The “base” images are a set of Docker container images that are built and maintained by SURF and provide the foundation on top of which the OpenConext application Docker images will be built. They contain the common operating system, tools and programming language frameworks that the applications need to run.
Developers should be able to write Dockerfiles for their applications that use these base images and just “plug in” the application code and configuration files in order to build their Docker images.
The recommended way to start is by creating a dedicated Github repository for all the Dockerfiles and other files required to build these images. Assuming the repository will be called ‘openconext-base-images’, a structure for this repo could look like:
Each directory contains the files needed to build a base image for a certain language or framework (PHP, Maven) and for a certain version of those tools. This system allows for an easy upgrade path, where newer versions could be built, stored and used when an update has been decided.
The Dockerfiles should be based on the official Docker images:
- For ‘php-fpm72-apache2’: docker image php:7.2-fpm
- For ‘maven-38-apache2’: docker image maven:3.8-jdk-8
- Etc.
On top of each of these official images, each of their respective Dockerfiles add all the other common tools that the OpenConext applications need. This can be done by using the operating ystem package managers available in the official images (apk, apt, yum, etc):
- Apache2
- Nodejs, Npm, yarn
- Any other utils
Using Docker multi-stage builds is recommended - if possible - in this process, in order for the end result to be the smallest image possible.
Having both the programming language processor (PHP-FPM / Maven) and the web server (Apache2) present in the image makes it easier for the application images to be built and run, but it does present a small issue: how should all the daemons be started at the Docker container start time. Here is where a small customisation is recommended: a startup Bash script (seen in the structure above as ‘start.sh’). This script starts all the daemons in sequence and could be adapted to perform any other runtime operations. A simple example for the ‘php-fpm72-apache’ image:
#!/usr/bin/env bash
set -e
### Start PHP-FPM
/usr/bin/php-fpm -D
### Start Apache2
/usr/bin/apachectl -D FOREGROUND
PHP-Fpm and Apache2 can be configured to redirect their logs to STDOUT in the container, making it easy for a developer to run ‘docker log -f <container_id>’ to track the logs. This (Bash) script should be copied in the image and configured as the CMD or ENTRYPOINT parameter of the Docker image, making it the default command run at the container start time. A simple startup script is preferred to something like ‘supervisor’ or any other daemon
management tool, in the interest of simplicity. Not only is it easier to manage, but these Docker images will be run by a Docker container orchestrator: docker-compose
locally and a production-grade one in production. Having multiple layers of daemon management adds a lot to the complexity and difficulty in debugging issues.
These images will be automatically built by a CI / CD system, in this case, Github Actions. Two triggers are recommended for the pipeline to build, test and push the images:
- On any change pushed to the files
- Daily build on a schedule (Github actions supports)

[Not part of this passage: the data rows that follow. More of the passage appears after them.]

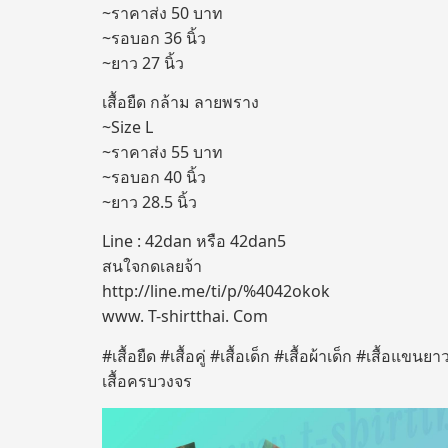
~ราคาส่ง 50 บาท
~รอบอก 36 นิ้ว
~ยาว 27 นิ้ว
เสื้อยืด กล้าม ลายพราง
~Size L
~ราคาส่ง 55 บาท
~รอบอก 40 นิ้ว
~ยาว 28.5 นิ้ว
Line : 42dan หรือ 42dan5
สนใจกดเลยจ้า
http://line.me/ti/p/%4042okok
www. T-shirtthai. Com
#เสื้อยืด #เสื้อคู่ #เสื้อเด็ก #เสื้อผ้าเด็ก #เสื้อ
เสื้อครบวงจร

The daily build serves the purpose of always having an up-to-date image for security patches. In each of the Dockerfiles besides installing the tools, an ‘upgrade’ command can be run (‘apt-get upgrade’ or ‘apk upgrade’) to bring all the packages up to date with the latest versions in the remote repo. At the end of the pipeline, the images are pushed to the Github Packages Docker Registry (GHCR). These registries can be made publicly available so they can be used in the open-source project. Each image directory in the code repository should have a corresponding GHCR registry. This makes it easier to manage, use and browse, as the images won’t be mixed together in one big registry. The Github Actions pipeline will tag each image with three tags:
- The (short) SHA1 of the latest repo commit
- The
latest
tag - The current date
The
latest
tag is a movable tag that will always be changed to the latest image pushed in the registry. That way the applications can always use thelatest
tag in their Dockerfiles and make sure they pull the most up-to-date base image. The SHA1 and current data serve a historical / tracking purpose but can also be used by the applications to pin themselves to a certain version of the base image in case they need it.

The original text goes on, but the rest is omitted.